Dental anxiety occurs when you are uneasy or concerned about an upcoming dental visit. Dental anxiety gets triggered by things like needles, drills, or the dental environment in general. However, if the notion of a dental cleaning or operation causes you anxiety, this might indicate dental phobia. Moreover, people with a dental phobia will do anything to avoid going to the dentist, possibly only going if they are in excruciating pain.

Symptoms of dental anxiety

Signs of dental anxiety include:

  • Difficulty in sleeping the night before a dental visit.
  • Nervousness worsens in the dentist’s waiting area.
  • Arriving at the dentist’s office but was denied entry.
  • Crying or feeling physically nauseous at the notion of going to the dentist.
  • Low blood pressure
  • Extreme sweating
  • Panic attacks

Causes of dental anxiety

A painful previous experience: Dental phobia is common among children. It can result from an earlier bad or painful dental experience or stories from others of bad dental experiences. However, with the significant breakthroughs in dentistry achieved over the years, most dental operations now involve far less discomfort, if any.

Fear of needles: Many people are terrified of needles in dental operations. Similarly, others are concerned that the anesthetic will not work on them or will not kick in before the surgery begins.

Loss of control: Many individuals feel uneasy about the dentist or hygienist operating so close to their face. Others may feel self-conscious or out of control when sitting in a dentist’s chair with their mouth open, unable to see what’s happening.

How dental anxiety affects your oral health?

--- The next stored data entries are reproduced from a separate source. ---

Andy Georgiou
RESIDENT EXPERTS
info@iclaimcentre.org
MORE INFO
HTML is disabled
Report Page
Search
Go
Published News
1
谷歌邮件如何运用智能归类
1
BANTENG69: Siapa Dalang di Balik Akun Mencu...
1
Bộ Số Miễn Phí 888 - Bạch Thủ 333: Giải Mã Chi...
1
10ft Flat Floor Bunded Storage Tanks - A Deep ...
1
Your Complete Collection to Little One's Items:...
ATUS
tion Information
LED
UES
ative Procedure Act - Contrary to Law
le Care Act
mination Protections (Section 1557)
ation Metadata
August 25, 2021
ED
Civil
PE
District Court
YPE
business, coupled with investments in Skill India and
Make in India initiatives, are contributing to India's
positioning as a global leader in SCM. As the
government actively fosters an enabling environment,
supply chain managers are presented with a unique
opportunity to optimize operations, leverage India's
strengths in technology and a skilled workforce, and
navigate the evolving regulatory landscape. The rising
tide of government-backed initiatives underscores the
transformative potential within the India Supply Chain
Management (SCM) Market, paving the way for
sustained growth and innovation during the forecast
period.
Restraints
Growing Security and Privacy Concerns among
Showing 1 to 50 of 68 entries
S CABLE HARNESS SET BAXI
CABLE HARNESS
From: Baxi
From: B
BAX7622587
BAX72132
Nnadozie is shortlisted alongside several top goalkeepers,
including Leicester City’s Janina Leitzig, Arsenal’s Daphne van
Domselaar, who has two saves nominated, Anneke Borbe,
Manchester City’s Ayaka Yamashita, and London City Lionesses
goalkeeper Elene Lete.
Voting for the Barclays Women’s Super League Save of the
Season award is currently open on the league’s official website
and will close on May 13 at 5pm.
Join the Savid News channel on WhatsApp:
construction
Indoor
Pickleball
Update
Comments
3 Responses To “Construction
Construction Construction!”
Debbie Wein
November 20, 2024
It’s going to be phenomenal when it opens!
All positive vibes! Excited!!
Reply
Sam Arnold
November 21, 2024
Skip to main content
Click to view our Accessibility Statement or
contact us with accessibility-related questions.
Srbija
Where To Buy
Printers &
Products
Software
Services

A dentist may discover cavities and other oral health issues early during frequent dental checkups. Missing dental appointments can result in bleeding gums, loose teeth, and foul breath. Moreover, a lack of professional cleanings increases the risk of gum disease and other problems.

Dental anxiety treatments

People of all ages might suffer from dental anxiety. Here are some coping methods to help you overcome your worries and get back into the dental chair.

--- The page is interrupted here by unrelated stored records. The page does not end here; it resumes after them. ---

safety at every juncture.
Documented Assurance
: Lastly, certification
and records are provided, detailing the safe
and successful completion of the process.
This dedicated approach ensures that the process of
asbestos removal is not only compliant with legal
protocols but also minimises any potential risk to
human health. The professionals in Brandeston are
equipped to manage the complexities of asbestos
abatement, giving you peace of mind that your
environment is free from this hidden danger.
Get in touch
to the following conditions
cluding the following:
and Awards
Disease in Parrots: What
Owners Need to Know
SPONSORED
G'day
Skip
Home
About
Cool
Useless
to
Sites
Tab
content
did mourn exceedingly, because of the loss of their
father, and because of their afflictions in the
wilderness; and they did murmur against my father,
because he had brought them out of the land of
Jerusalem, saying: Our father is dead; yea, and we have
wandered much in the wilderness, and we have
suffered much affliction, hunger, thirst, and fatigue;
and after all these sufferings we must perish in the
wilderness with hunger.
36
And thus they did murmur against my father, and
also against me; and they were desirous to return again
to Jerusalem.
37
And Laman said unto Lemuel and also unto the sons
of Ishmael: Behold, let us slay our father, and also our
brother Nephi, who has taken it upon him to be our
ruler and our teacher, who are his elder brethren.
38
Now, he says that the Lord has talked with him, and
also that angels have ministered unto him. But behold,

  • Talk to your dentist: Don’t be afraid to express your worries about treatment to your dentist. Your dentist will take steps to make the process go more smoothly. Most importantly, they can walk you through each process from beginning to end so you know what to anticipate.
  • Anxiety-relieving medication: Some dentists may give a short-acting anti-anxiety drug to reduce anxiety before an appointment. However, your dentist will tell you to take the pill at least one hour before your appointment.
  • Oral sedation: oral sedation is a treatment option for moderate to severe anxiety. Because this is not general anesthesia, you will not be unconscious during the procedure. Furthermore, you’ll be aware and responsive, yet in a very calm condition.
  • Breathing exercises: Deep breathing exercises might help you relax your thoughts and feel calmer. Furthermore, these activities might help you relax during your dental treatments.

Final note

Dental anxiety affects both children and adults, but it is manageable if you have frequent checkups. Nevertheless, speaking with your dentist about various strategies can help you feel more at ease. Furthermore, watching TV or having a friend may help you relax and get through sessions with less stress.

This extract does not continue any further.